The lines to copy are those in the records below that hold the word "votre".

(Beginning of Records)

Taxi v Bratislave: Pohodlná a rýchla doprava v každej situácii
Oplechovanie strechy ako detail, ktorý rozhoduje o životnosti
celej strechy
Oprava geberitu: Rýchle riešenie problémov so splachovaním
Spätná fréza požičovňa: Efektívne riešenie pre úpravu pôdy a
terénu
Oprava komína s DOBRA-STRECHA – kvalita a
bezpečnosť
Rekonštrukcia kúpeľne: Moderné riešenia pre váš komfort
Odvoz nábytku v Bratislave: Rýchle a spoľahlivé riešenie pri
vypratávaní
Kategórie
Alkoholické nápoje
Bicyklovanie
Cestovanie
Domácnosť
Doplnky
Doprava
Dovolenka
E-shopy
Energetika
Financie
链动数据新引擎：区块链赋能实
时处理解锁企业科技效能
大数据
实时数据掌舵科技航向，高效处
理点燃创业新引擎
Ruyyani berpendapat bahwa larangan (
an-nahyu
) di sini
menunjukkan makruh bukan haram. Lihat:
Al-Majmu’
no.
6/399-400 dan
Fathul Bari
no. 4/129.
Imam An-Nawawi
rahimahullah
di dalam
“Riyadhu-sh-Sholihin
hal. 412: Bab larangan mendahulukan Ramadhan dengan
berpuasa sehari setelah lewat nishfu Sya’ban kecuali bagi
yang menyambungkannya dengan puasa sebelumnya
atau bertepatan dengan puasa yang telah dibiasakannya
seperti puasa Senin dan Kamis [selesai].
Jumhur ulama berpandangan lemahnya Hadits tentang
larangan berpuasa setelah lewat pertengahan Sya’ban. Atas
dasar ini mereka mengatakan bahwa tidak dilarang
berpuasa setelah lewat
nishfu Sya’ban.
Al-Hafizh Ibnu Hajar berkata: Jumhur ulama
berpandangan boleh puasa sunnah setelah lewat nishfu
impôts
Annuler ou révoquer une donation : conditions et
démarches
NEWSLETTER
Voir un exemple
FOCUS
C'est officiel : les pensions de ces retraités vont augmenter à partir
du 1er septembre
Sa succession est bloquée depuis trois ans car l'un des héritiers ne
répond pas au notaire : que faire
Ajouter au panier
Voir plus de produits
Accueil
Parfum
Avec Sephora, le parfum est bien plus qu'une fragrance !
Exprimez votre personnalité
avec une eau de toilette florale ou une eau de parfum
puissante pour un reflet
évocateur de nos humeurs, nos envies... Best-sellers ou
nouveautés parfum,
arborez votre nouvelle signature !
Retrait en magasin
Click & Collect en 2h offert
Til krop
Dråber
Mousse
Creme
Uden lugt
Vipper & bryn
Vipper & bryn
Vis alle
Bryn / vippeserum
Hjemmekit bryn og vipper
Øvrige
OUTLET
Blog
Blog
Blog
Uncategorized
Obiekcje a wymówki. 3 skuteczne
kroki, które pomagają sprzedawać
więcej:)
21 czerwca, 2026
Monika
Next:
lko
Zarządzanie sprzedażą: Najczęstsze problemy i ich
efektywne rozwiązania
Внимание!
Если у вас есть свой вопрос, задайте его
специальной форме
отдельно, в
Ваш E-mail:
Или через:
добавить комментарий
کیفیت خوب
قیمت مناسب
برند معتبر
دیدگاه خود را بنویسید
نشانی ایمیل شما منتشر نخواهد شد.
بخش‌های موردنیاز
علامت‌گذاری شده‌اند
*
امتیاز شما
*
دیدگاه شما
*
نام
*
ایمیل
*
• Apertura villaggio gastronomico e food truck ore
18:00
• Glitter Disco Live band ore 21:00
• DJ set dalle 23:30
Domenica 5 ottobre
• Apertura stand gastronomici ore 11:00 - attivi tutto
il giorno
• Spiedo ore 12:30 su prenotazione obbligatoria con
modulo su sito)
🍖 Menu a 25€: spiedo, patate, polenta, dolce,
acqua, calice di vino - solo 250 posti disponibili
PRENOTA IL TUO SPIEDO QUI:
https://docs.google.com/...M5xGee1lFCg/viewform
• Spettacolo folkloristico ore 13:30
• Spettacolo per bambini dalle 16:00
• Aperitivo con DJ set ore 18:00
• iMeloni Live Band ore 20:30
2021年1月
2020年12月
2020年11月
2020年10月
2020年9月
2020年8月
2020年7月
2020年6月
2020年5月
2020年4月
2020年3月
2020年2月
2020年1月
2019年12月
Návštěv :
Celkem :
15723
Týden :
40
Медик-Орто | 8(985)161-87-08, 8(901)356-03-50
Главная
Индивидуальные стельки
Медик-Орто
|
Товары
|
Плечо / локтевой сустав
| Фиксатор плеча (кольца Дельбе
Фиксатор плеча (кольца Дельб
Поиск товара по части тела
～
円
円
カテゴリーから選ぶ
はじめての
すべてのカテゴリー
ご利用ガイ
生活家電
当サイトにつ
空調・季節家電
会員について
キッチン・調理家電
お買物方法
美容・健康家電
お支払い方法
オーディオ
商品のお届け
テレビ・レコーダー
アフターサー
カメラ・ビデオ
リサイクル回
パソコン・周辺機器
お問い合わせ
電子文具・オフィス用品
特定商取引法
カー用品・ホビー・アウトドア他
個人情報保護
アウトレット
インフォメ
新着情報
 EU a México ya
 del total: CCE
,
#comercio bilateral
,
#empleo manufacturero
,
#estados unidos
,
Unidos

(End of Records)

Answer area:
Exprimez votre personnalité
arborez votre nouvelle signature !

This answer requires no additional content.